- Aug 4, 2021
MIT researchers have found ways to implement AI to fast forward the procedure of designing new molecules with precise results, in the field of medical research.
The research was a part of Machine Learning for Pharmaceutical Discovery and Synthesis that’s being carried out by MIT researchers in concert with eight medical firms. The newly developed AI model by the researchers can select lead molecules, boost the structure for achieving higher potency, and at the same time keep it chemically valid.
The consortium was announced in May and has identified one key challenge in drug discovery: lead optimization.
The motivation behind this was to replace the inefficient human modification process of designing molecules with automated iteration and assure the validity of the molecules we generate. – Wengong Jin, lead author of the model’s paper
Co-author of the paper Tommi S. Barzilay talked about what’s coming next: “The next step is to take this technology from academia to use on real pharmaceutical design cases, and demonstrate that it can assist human chemists in doing their work, which can be challenging.”
The model was trained across 250,000 molecular graphs derived from the ZINC database, that’s a collection of 3D molecular structures made publicly available. The tasks conducted were generating valid molecules, finding the best lead molecules, and designing novel molecules with enhanced potencies.

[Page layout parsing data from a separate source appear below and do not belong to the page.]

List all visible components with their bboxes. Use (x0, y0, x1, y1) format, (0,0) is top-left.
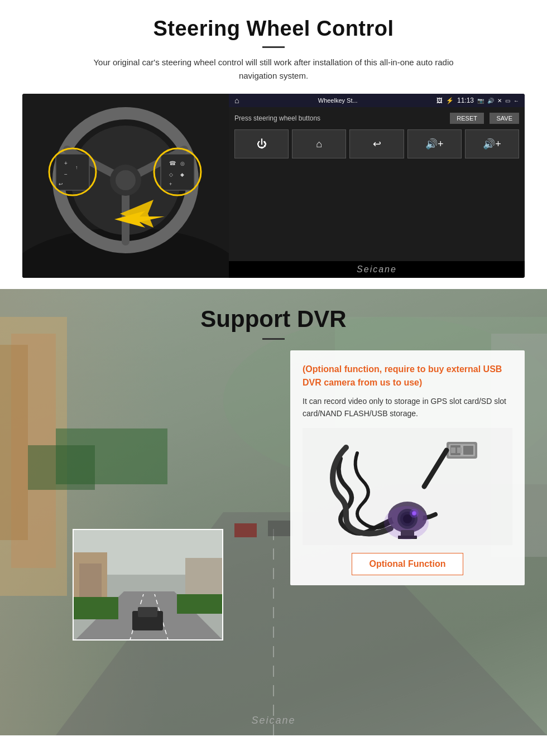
home-button[interactable]: ⌂ (292, 129, 346, 158)
android-topbar: ⌂ Wheelkey St... 🖼 ⚡ 11:13 📷 🔊 ✕ ▭ ← (229, 94, 525, 107)
svg-text:◎: ◎ (180, 161, 185, 166)
svg-point-8 (116, 170, 136, 190)
svg-text:◆: ◆ (180, 172, 184, 177)
svg-text:☎: ☎ (169, 160, 176, 166)
back-icon: ← (514, 98, 519, 104)
steering-wheel-section: Steering Wheel Control Your original car… (0, 0, 547, 289)
dvr-divider (262, 338, 285, 340)
home-icon: ⌂ (234, 96, 239, 105)
svg-text:+: + (169, 181, 172, 187)
svg-rect-55 (457, 447, 462, 453)
svg-text:↑: ↑ (75, 165, 78, 170)
dvr-title: Support DVR (0, 306, 547, 333)
icon-image: 🖼 (436, 97, 443, 104)
svg-rect-14 (161, 154, 194, 190)
svg-rect-27 (0, 345, 28, 540)
dvr-camera-image (303, 428, 512, 545)
dvr-seicane-watermark: Seicane (251, 715, 295, 726)
reset-button[interactable]: RESET (450, 113, 484, 124)
steering-image-composite: + − ↑ ↩ ☎ ◎ ◇ ◆ + (22, 94, 525, 278)
vol-up-button[interactable]: 🔊+ (407, 129, 462, 158)
steering-watermark: Seicane (229, 261, 525, 278)
svg-text:−: − (64, 171, 68, 177)
steering-subtitle: Your original car's steering wheel contr… (78, 56, 469, 83)
svg-rect-32 (234, 523, 257, 537)
status-icons: 📷 🔊 ✕ ▭ ← (477, 98, 519, 104)
android-title: Wheelkey St... (242, 97, 433, 104)
svg-text:↩: ↩ (59, 181, 63, 187)
svg-rect-48 (74, 597, 118, 619)
android-prompt-text: Press steering wheel buttons (234, 114, 320, 122)
back-button[interactable]: ↩ (349, 129, 404, 158)
svg-rect-47 (138, 607, 157, 617)
dvr-optional-text: (Optional function, require to buy exter… (303, 363, 512, 389)
svg-rect-53 (463, 446, 473, 455)
dvr-info-card: (Optional function, require to buy exter… (290, 350, 525, 585)
svg-point-67 (384, 506, 429, 540)
icon-usb: ⚡ (446, 97, 454, 104)
title-divider (262, 46, 285, 48)
android-content-area: Press steering wheel buttons RESET SAVE … (229, 107, 525, 261)
dvr-section: Support DVR (0, 289, 547, 735)
svg-rect-49 (177, 594, 223, 614)
sound-icon: 🔊 (487, 98, 494, 104)
power-button[interactable]: ⏻ (234, 129, 289, 158)
steering-title: Steering Wheel Control (22, 17, 525, 41)
steering-wheel-left: + − ↑ ↩ ☎ ◎ ◇ ◆ + (22, 94, 229, 278)
svg-rect-33 (268, 521, 293, 536)
svg-text:+: + (64, 160, 68, 166)
android-controls-row: ⏻ ⌂ ↩ 🔊+ 🔊+ (234, 129, 519, 158)
steering-android-ui: ⌂ Wheelkey St... 🖼 ⚡ 11:13 📷 🔊 ✕ ▭ ← Pre… (229, 94, 525, 278)
close-icon: ✕ (497, 98, 502, 104)
svg-rect-29 (28, 445, 95, 490)
svg-line-56 (424, 450, 447, 487)
android-time: 11:13 (457, 97, 474, 104)
svg-text:◇: ◇ (169, 172, 173, 177)
svg-rect-54 (451, 447, 455, 453)
screen-icon: ▭ (505, 98, 510, 104)
android-prompt-bar: Press steering wheel buttons RESET SAVE (234, 113, 519, 124)
dvr-title-area: Support DVR (0, 289, 547, 351)
dvr-thumbnail (73, 529, 223, 641)
camera-icon: 📷 (477, 98, 484, 104)
vol-down-button[interactable]: 🔊+ (465, 129, 519, 158)
dvr-thumbnail-inner (74, 530, 222, 639)
optional-function-button[interactable]: Optional Function (352, 553, 463, 575)
dvr-description: It can record video only to storage in G… (303, 395, 512, 420)
save-button[interactable]: SAVE (490, 113, 519, 124)
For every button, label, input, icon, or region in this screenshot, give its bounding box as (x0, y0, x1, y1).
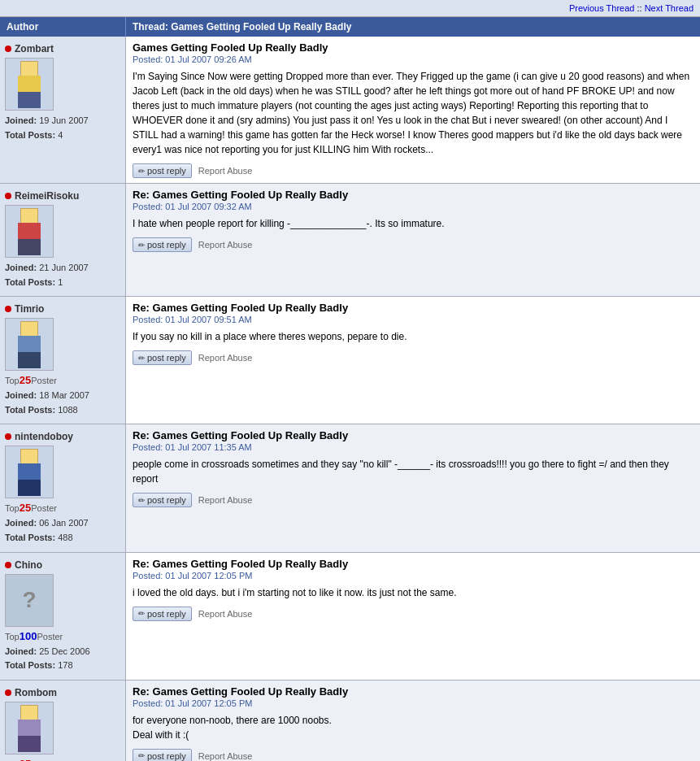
reply-label: post reply (147, 751, 186, 761)
post-reply-icon: ✏ (138, 751, 145, 760)
author-name[interactable]: Rombom (5, 687, 120, 698)
post-reply-icon: ✏ (138, 354, 145, 363)
avatar: ? (5, 574, 54, 627)
author-name[interactable]: Chino (5, 559, 120, 571)
reply-button[interactable]: ✏post reply (133, 237, 192, 252)
reply-label: post reply (147, 609, 186, 619)
reply-label: post reply (147, 353, 186, 363)
joined-label: Joined: 06 Jan 2007 (5, 518, 89, 528)
post-title: Re: Games Getting Fooled Up Really Badly (133, 429, 693, 441)
author-name[interactable]: Zombart (5, 43, 120, 54)
post-reply-icon: ✏ (138, 496, 145, 505)
online-indicator (5, 433, 11, 440)
report-abuse-link[interactable]: Report Abuse (198, 240, 253, 250)
report-abuse-link[interactable]: Report Abuse (198, 495, 253, 505)
rank-badge: Top25Poster (5, 502, 120, 514)
post-actions: ✏post replyReport Abuse (133, 493, 693, 507)
post-date: Posted: 01 Jul 2007 12:05 PM (133, 698, 693, 708)
author-info: Joined: 25 Dec 2006Total Posts: 178 (5, 645, 120, 673)
username: nintendoboy (15, 431, 73, 442)
joined-label: Joined: 21 Jun 2007 (5, 263, 89, 272)
author-cell-1: ReimeiRisokuJoined: 21 Jun 2007Total Pos… (0, 184, 126, 296)
username: ReimeiRisoku (15, 190, 79, 202)
reply-button[interactable]: ✏post reply (133, 163, 192, 178)
joined-label: Joined: 19 Jun 2007 (5, 115, 89, 125)
online-indicator (5, 46, 11, 52)
report-abuse-link[interactable]: Report Abuse (198, 751, 253, 761)
post-date: Posted: 01 Jul 2007 11:35 AM (133, 442, 693, 452)
nav-bar: Previous Thread :: Next Thread (0, 0, 700, 17)
post-actions: ✏post replyReport Abuse (133, 749, 693, 761)
rank-badge: Top100Poster (5, 630, 120, 642)
online-indicator (5, 306, 11, 312)
reply-button[interactable]: ✏post reply (133, 749, 192, 761)
posts-label: Total Posts: 1 (5, 277, 63, 287)
post-title: Re: Games Getting Fooled Up Really Badly (133, 302, 693, 314)
post-reply-icon: ✏ (138, 167, 145, 176)
reply-label: post reply (147, 495, 186, 505)
author-cell-5: RombomTop25PosterJoined: 11 Dec 2006Tota… (0, 681, 126, 761)
rank-badge: Top25Poster (5, 758, 120, 761)
post-actions: ✏post replyReport Abuse (133, 607, 693, 621)
report-abuse-link[interactable]: Report Abuse (198, 609, 253, 619)
username: Zombart (15, 43, 54, 54)
posts-container: ZombartJoined: 19 Jun 2007Total Posts: 4… (0, 37, 700, 761)
avatar (5, 58, 54, 111)
post-content: Re: Games Getting Fooled Up Really Badly… (126, 681, 700, 761)
author-cell-2: TimrioTop25PosterJoined: 18 Mar 2007Tota… (0, 297, 126, 424)
post-title: Games Getting Fooled Up Really Badly (133, 41, 693, 54)
post-date: Posted: 01 Jul 2007 09:32 AM (133, 202, 693, 211)
avatar (5, 205, 54, 258)
posts-label: Total Posts: 1088 (5, 405, 78, 415)
joined-label: Joined: 25 Dec 2006 (5, 646, 90, 656)
post-date: Posted: 01 Jul 2007 09:51 AM (133, 315, 693, 324)
author-name[interactable]: ReimeiRisoku (5, 190, 120, 202)
author-cell-4: Chino?Top100PosterJoined: 25 Dec 2006Tot… (0, 553, 126, 680)
post-body: people come in crossroads sometimes and … (133, 457, 693, 486)
prev-thread-link[interactable]: Previous Thread (569, 3, 635, 13)
report-abuse-link[interactable]: Report Abuse (198, 353, 253, 363)
reply-label: post reply (147, 240, 186, 250)
avatar (5, 318, 54, 371)
author-info: Joined: 18 Mar 2007Total Posts: 1088 (5, 389, 120, 417)
report-abuse-link[interactable]: Report Abuse (198, 166, 253, 176)
table-row: Chino?Top100PosterJoined: 25 Dec 2006Tot… (0, 553, 700, 681)
post-body: i loved the old days. but i i'm starting… (133, 585, 693, 600)
reply-button[interactable]: ✏post reply (133, 607, 192, 621)
post-date: Posted: 01 Jul 2007 12:05 PM (133, 571, 693, 581)
author-name[interactable]: Timrio (5, 303, 120, 315)
table-row: nintendoboyTop25PosterJoined: 06 Jan 200… (0, 424, 700, 552)
post-date: Posted: 01 Jul 2007 09:26 AM (133, 54, 693, 64)
post-body: I hate when people report for killing -_… (133, 216, 693, 231)
post-actions: ✏post replyReport Abuse (133, 237, 693, 252)
post-content: Re: Games Getting Fooled Up Really Badly… (126, 184, 700, 296)
posts-label: Total Posts: 4 (5, 130, 63, 140)
post-title: Re: Games Getting Fooled Up Really Badly (133, 685, 693, 698)
username: Chino (15, 559, 42, 571)
reply-button[interactable]: ✏post reply (133, 350, 192, 365)
header-author-col: Author (0, 17, 126, 37)
avatar (5, 702, 54, 754)
joined-label: Joined: 18 Mar 2007 (5, 390, 89, 400)
author-info: Joined: 19 Jun 2007Total Posts: 4 (5, 114, 120, 142)
author-name[interactable]: nintendoboy (5, 431, 120, 442)
username: Timrio (15, 303, 44, 315)
next-thread-link[interactable]: Next Thread (645, 3, 693, 13)
post-content: Re: Games Getting Fooled Up Really Badly… (126, 424, 700, 551)
post-title: Re: Games Getting Fooled Up Really Badly (133, 189, 693, 201)
table-row: RombomTop25PosterJoined: 11 Dec 2006Tota… (0, 681, 700, 761)
author-info: Joined: 06 Jan 2007Total Posts: 488 (5, 516, 120, 545)
author-cell-3: nintendoboyTop25PosterJoined: 06 Jan 200… (0, 424, 126, 551)
avatar (5, 446, 54, 498)
table-row: ReimeiRisokuJoined: 21 Jun 2007Total Pos… (0, 184, 700, 297)
online-indicator (5, 689, 11, 696)
reply-button[interactable]: ✏post reply (133, 493, 192, 507)
post-reply-icon: ✏ (138, 609, 145, 618)
post-actions: ✏post replyReport Abuse (133, 350, 693, 365)
table-row: ZombartJoined: 19 Jun 2007Total Posts: 4… (0, 37, 700, 184)
online-indicator (5, 193, 11, 199)
username: Rombom (15, 687, 57, 698)
rank-badge: Top25Poster (5, 374, 120, 386)
post-body: for everyone non-noob, there are 1000 no… (133, 713, 693, 742)
reply-label: post reply (147, 166, 186, 176)
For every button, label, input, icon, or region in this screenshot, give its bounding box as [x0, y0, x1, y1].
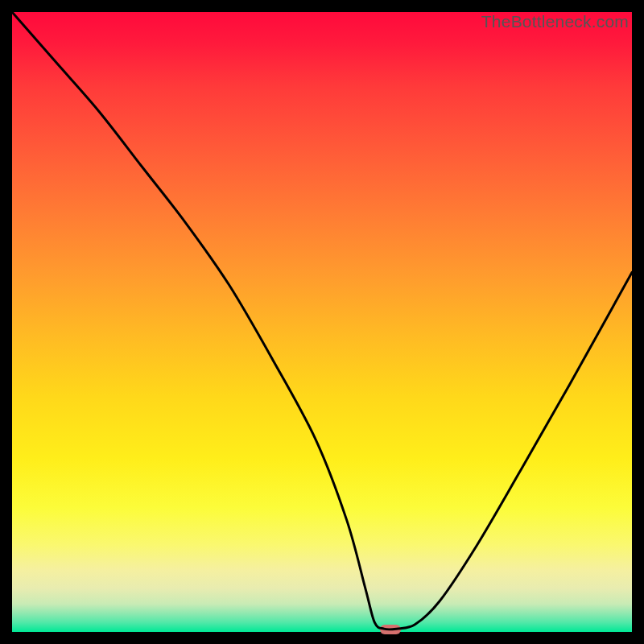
bottleneck-curve-path [12, 12, 632, 630]
curve-overlay [12, 12, 632, 632]
chart-container: TheBottleneck.com [0, 0, 644, 644]
watermark-text: TheBottleneck.com [481, 12, 629, 31]
plot-area: TheBottleneck.com [12, 12, 632, 632]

The results involved 100% chemically valid molecules generated from a sample distribution. Also, the potency level has been observed to be 30% higher than traditional systems. Finally, the model can create new molecules from modifying 800 molecules for higher potency while closely staying true to the lead molecular structure, and it averaged over 80% improvement in potency.
Next will come testing the model on properties beyond solubility, the ones that are more therapeutically relevant. This requires more data, as the researchers point out. They are planning to develop a new model to deploy with a limited amount of training data.